Ms Fletcher, townscape heritage officer for the project, said: “Plans for The Gap have had a bit of a ‘Marmite’ reaction; people either seem to love it or hate it.
“Those who love it say the design is modern and forward-thinking and will replace an existing eyesore with a structure that will have a wide range of community uses and benefits.
“It will have the ‘wow’ factor that people said they wanted during the various public consultation stages, and is part of a much bigger project that will bring a number of other High Street buildings back to their former glory.”
Love it or hate it, people have been taking to social media to air their views on proposals to turn the derelict gap at No 24 into a contemporary, multi-functional, community space.
Redeveloping The Gap site – which has stood empty for over 30 years following the collapse of the former Cooks Butchers shop – is just one part of the Wisbech High Street Project, which is being delivered by Fenland District Council and a raft of community representatives with a £1.9 million National Lottery grant from the Heritage Lottery Fund (HLF).

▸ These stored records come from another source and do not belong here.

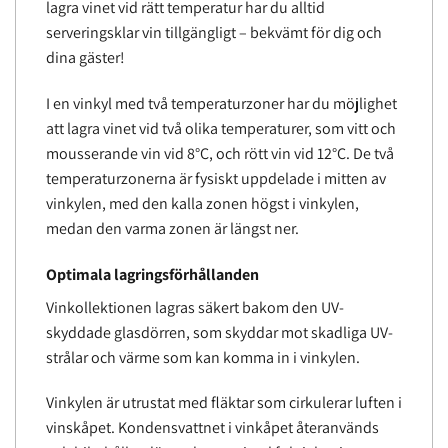
lagra vinet vid rätt temperatur har du alltid
serveringsklar vin tillgängligt – bekvämt för dig och
dina gäster!
I en vinkyl med två temperaturzoner har du möjlighet
att lagra vinet vid två olika temperaturer, som vitt och
mousserande vin vid 8°C, och rött vin vid 12°C. De två
temperaturzonerna är fysiskt uppdelade i mitten av
vinkylen, med den kalla zonen högst i vinkylen,
medan den varma zonen är längst ner.
Optimala lagringsförhållanden
Vinkollektionen lagras säkert bakom den UV-
skyddade glasdörren, som skyddar mot skadliga UV-
strålar och värme som kan komma in i vinkylen.
Vinkylen är utrustat med fläktar som cirkulerar luften i
vinskåpet. Kondensvattnet i vinkåpet återanvänds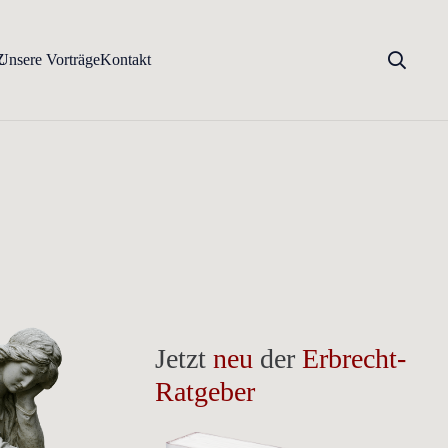
Z
Unsere Vorträge
Kontakt
Jetzt
neu
der
Erbrecht-
Ratgeber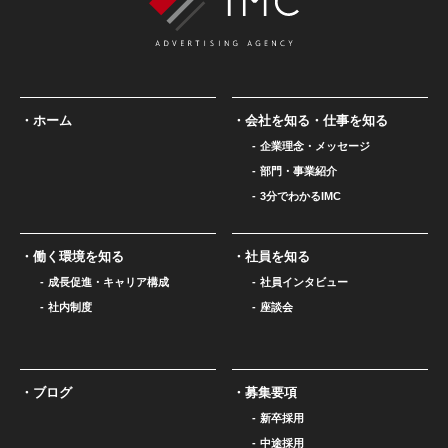
ホーム
会社を知る・仕事を知る
企業理念・メッセージ
部門・事業紹介
3分でわかるIMC
働く環境を知る
社員を知る
成長促進・キャリア構成
社員インタビュー
社内制度
座談会
ブログ
募集要項
新卒採用
中途採用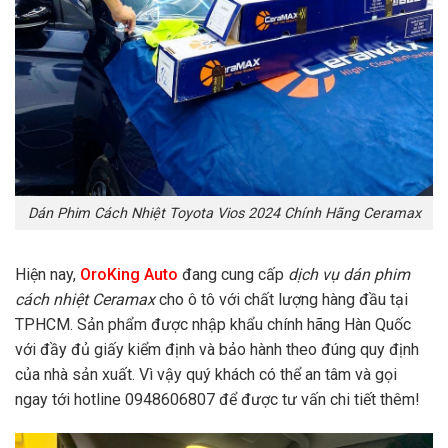
Dán Phim Cách Nhiệt Toyota Vios 2024 Chính Hãng Ceramax
Hiện nay,
OroKing Auto
đang cung cấp
dịch vụ dán phim
cách nhiệt Ceramax
cho ô tô với chất lượng hàng đầu tại
TPHCM. Sản phẩm được nhập khẩu chính hãng Hàn Quốc
với đầy đủ giấy kiểm định và bảo hành theo đúng quy định
của nhà sản xuất. Vì vậy quý khách có thể an tâm và gọi
ngay tới hotline 0948606807 để được tư vấn chi tiết thêm!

Plans to fill the gap with an “inspiring area of public realm” are estimated to cost in the region of £300,000-£350,000, with the rest of the grant secured being spent on creating new flats and shops and restoring a number of other High Street buildings.
Miss Fletcher explained that the design being proposed for The Gap is a temporary one as complex legal issues with the site mean a permanent building cannot be built at this time.

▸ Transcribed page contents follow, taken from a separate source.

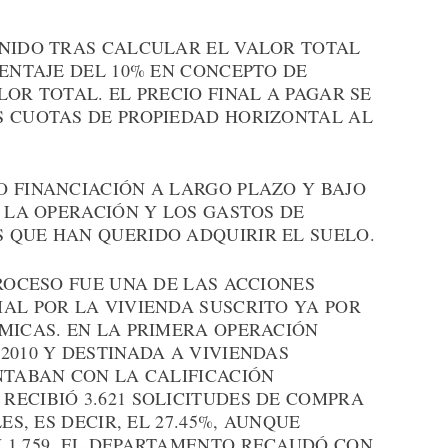
ENIDO TRAS CALCULAR EL VALOR TOTAL
CENTAJE DEL 10% EN CONCEPTO DE
OR TOTAL. EL PRECIO FINAL A PAGAR SE
S CUOTAS DE PROPIEDAD HORIZONTAL AL
O FINANCIACIÓN A LARGO PLAZO Y BAJO
E LA OPERACIÓN Y LOS GASTOS DE
 QUE HAN QUERIDO ADQUIRIR EL SUELO.
PROCESO FUE UNA DE LAS ACCIONES
AL POR LA VIVIENDA SUSCRITO YA POR
MICAS. EN LA PRIMERA OPERACIÓN
2010 Y DESTINADA A VIVIENDAS
NTABAN CON LA CALIFICACIÓN
RECIBIÓ 3.621 SOLICITUDES DE COMPRA
ES, ES DECIR, EL 27.45%, AUNQUE
 1.759. EL DEPARTAMENTO RECAUDÓ CON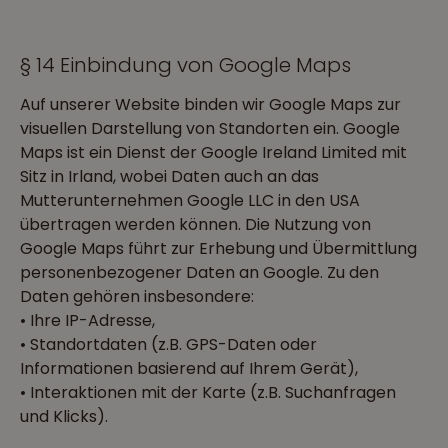
§ 14 Einbindung von Google Maps
Auf unserer Website binden wir Google Maps zur
visuellen Darstellung von Standorten ein. Google
Maps ist ein Dienst der Google Ireland Limited mit
Sitz in Irland, wobei Daten auch an das
Mutterunternehmen Google LLC in den USA
übertragen werden können. Die Nutzung von
Google Maps führt zur Erhebung und Übermittlung
personenbezogener Daten an Google. Zu den
Daten gehören insbesondere:
• Ihre IP-Adresse,
• Standortdaten (z.B. GPS-Daten oder
Informationen basierend auf Ihrem Gerät),
• Interaktionen mit der Karte (z.B. Suchanfragen
und Klicks).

“The design does include a permanent metal structure however, which will be able to accommodate any future building when more funding becomes available and the legal issues can be addressed,” she said.
“In the meantime, this National Lottery funding will enable us to bring the site back into public use in the next couple of years, creating a valuable community space while we plan longer term for its future.”
Councillor David Oliver, Fenland District Council’s portfolio holder for heritage, said The Gap would have a number of community uses, and a proposed viewing platform upstairs would offer great views across the historic town and beyond.
“It could be used for a variety of events and activities, such as craft workshops, art and photography exhibitions and drama performances, as well as be privately hired for parties, functions, business and corporate launches or events,” he said.
“The new structure is just one part of the whole Wisbech High Street Project, which will breathe new life into the area, improve the look of the main gateway into the town centre, and in turn boost the town’s economy and tourism prospects.”
The general management of The Gap would be the responsibility of ‘Mind the Gap’, a group made up of representatives from Fenland District Council, Wisbech Town Council, The Wisbech Society, Ferry Project and Street Pride.
The group has been working closely with the project team to influence the design and help devise a management and maintenance strategy for the running of the site.